10-20-30 Training

Jens Bangsbo and Thomas Gunnarsson from the University of Copenhagen have published the results (Journal of Applied Physiology) of a fascinating study comparing the effects of interval training to regular endurance training. A group of moderately trained runners was split into 2 groups: over a 7-week period the control group continued their normal runs and the interval group replaced their usual runs with the 10-20-30 protocol.

The 10-20-30 protocol consisted of a 1km warm-up followed by 3-4 5 min blocks of interval training. Each block was followed by 2 min of recovery. The interval training was made of low, moderate and high-speed running (<30%, <60% and >90% of maximal intensity) for 30, 20 and 10 sec respectively.
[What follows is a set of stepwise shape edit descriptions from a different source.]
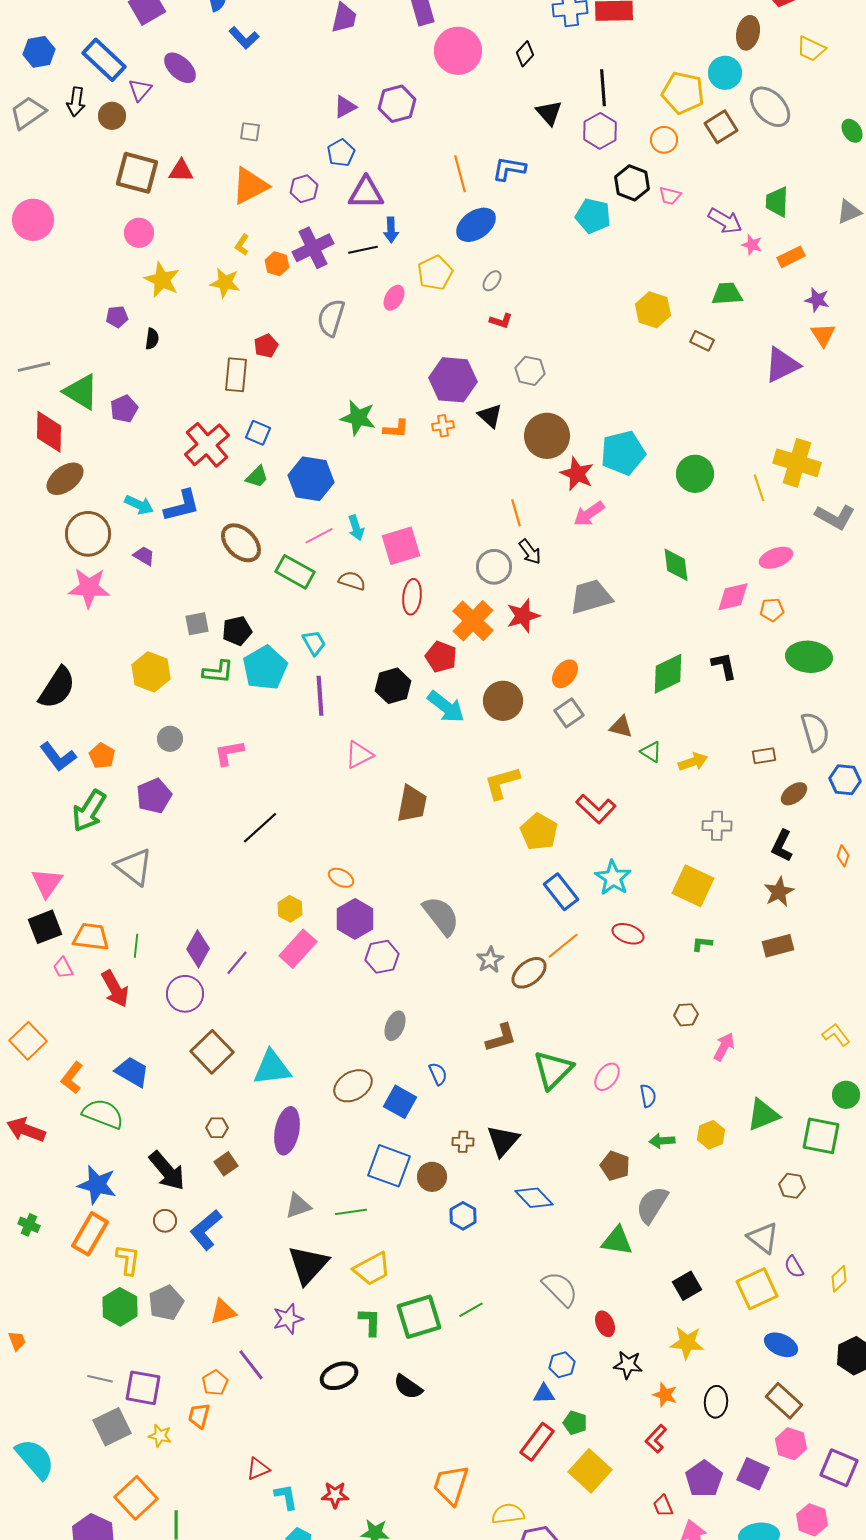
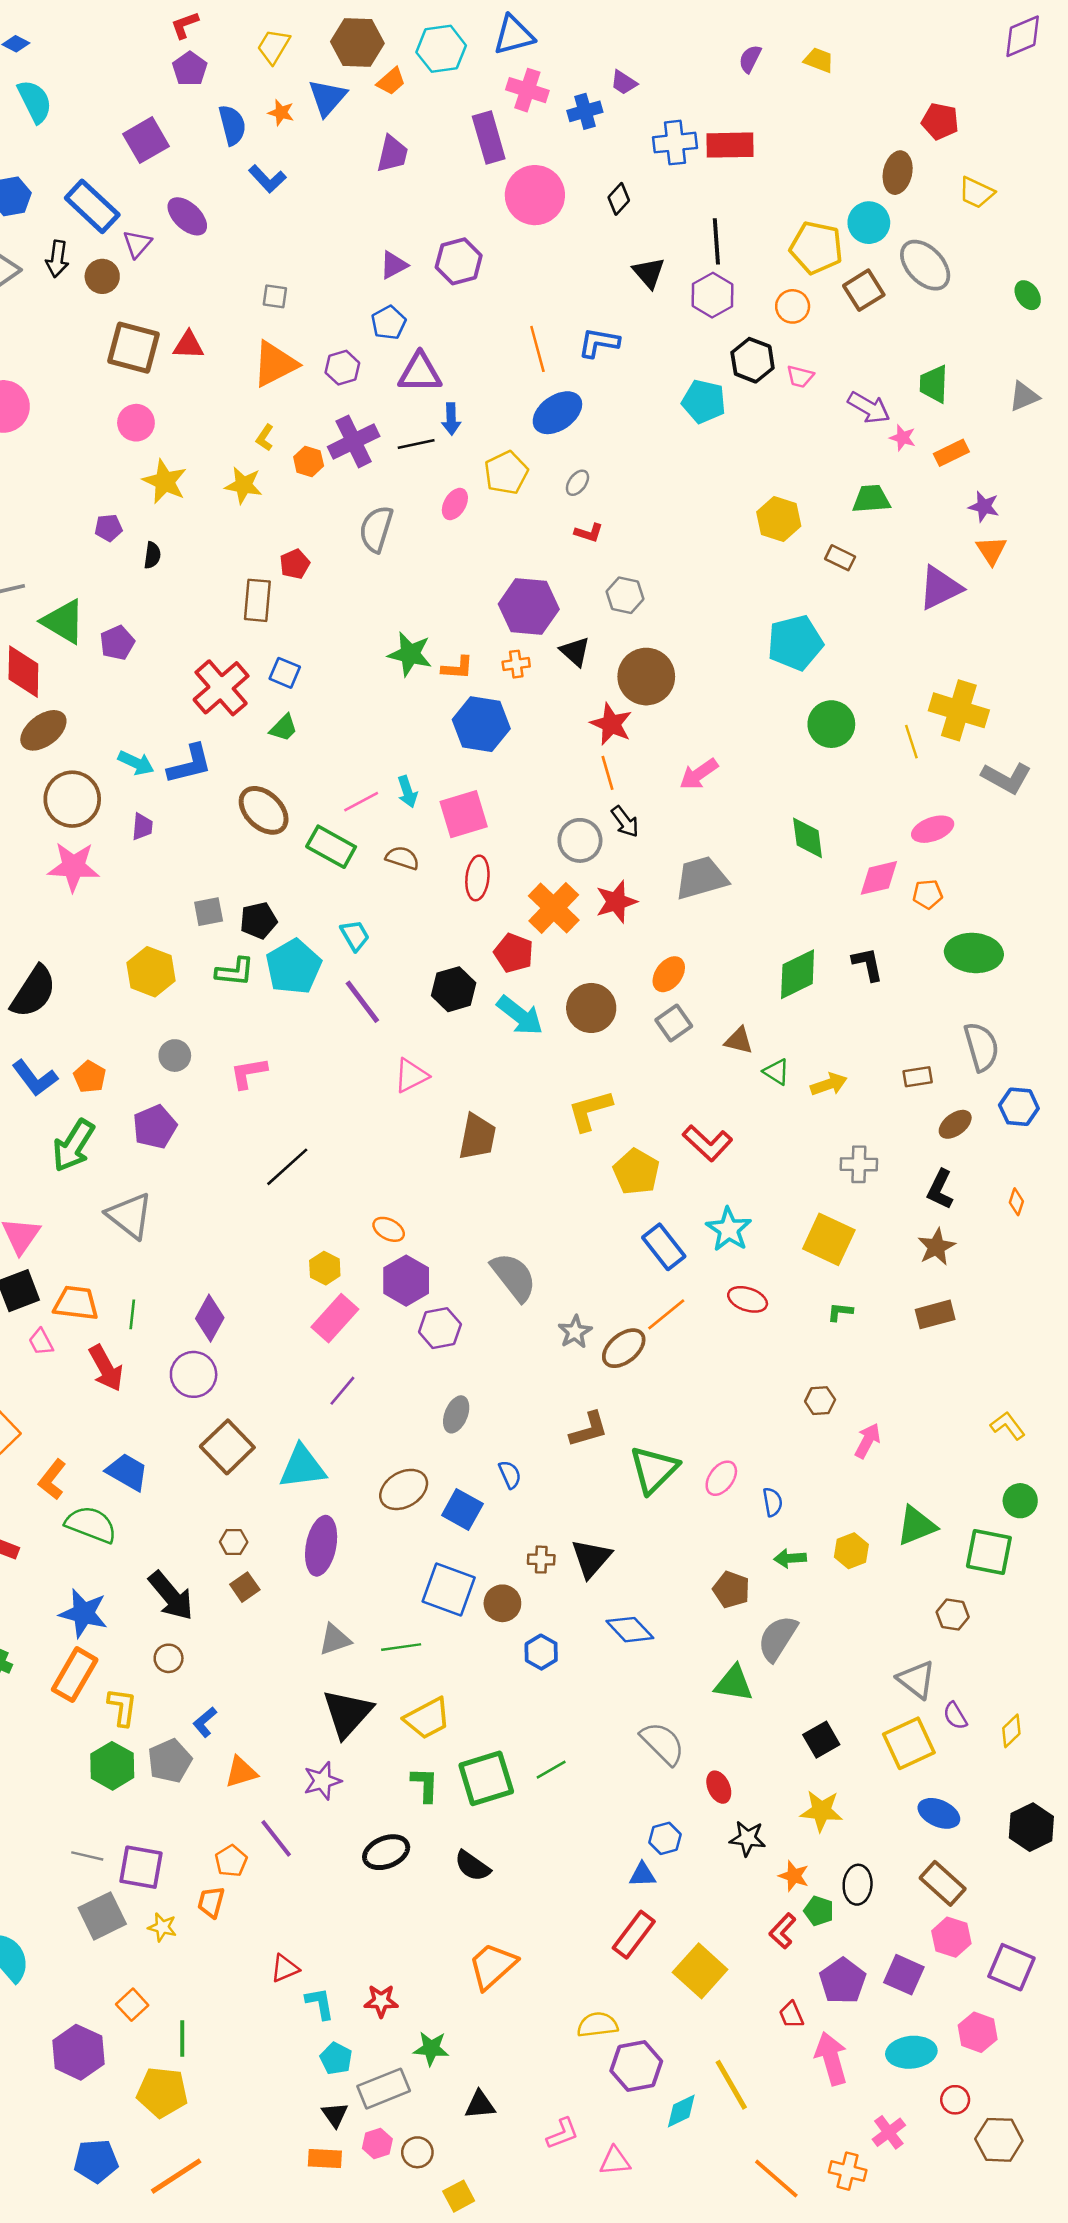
cyan pentagon: (623, 453) -> (795, 643), moved
red star: (577, 474) -> (611, 724), moved
blue hexagon: (311, 479) -> (481, 724), moved
purple trapezoid: (144, 556) -> (142, 827), turned 65
purple line: (320, 696) -> (362, 1002), turned -33
purple line: (237, 963) -> (342, 1391), moved
blue L-shape: (206, 1230) -> (205, 1722), moved, size x0.6
green pentagon: (575, 1423) -> (819, 1911), moved
orange trapezoid: (451, 1485) -> (492, 1966), moved, turned 30
orange square: (136, 1498) -> (132, 2005), size x0.6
Although the total training volume in the interval group was less than half that of the control group (14 km/week vs 30 km/week), it produced some amazing results. At the end of the study, the 10-20-30 group increased their VO2 max (maximal oxygen consumption) by 4% and improved their 1500 m and 5 km runs by 21 sec and 48 sec respectively. In addition to this, they significantly decreased their systolic blood pressure, total cholesterol and LDL cholesterol levels.

So despite a 50% reduction in training volume, 10-20-30 interval training improves the performance and health of trained runners.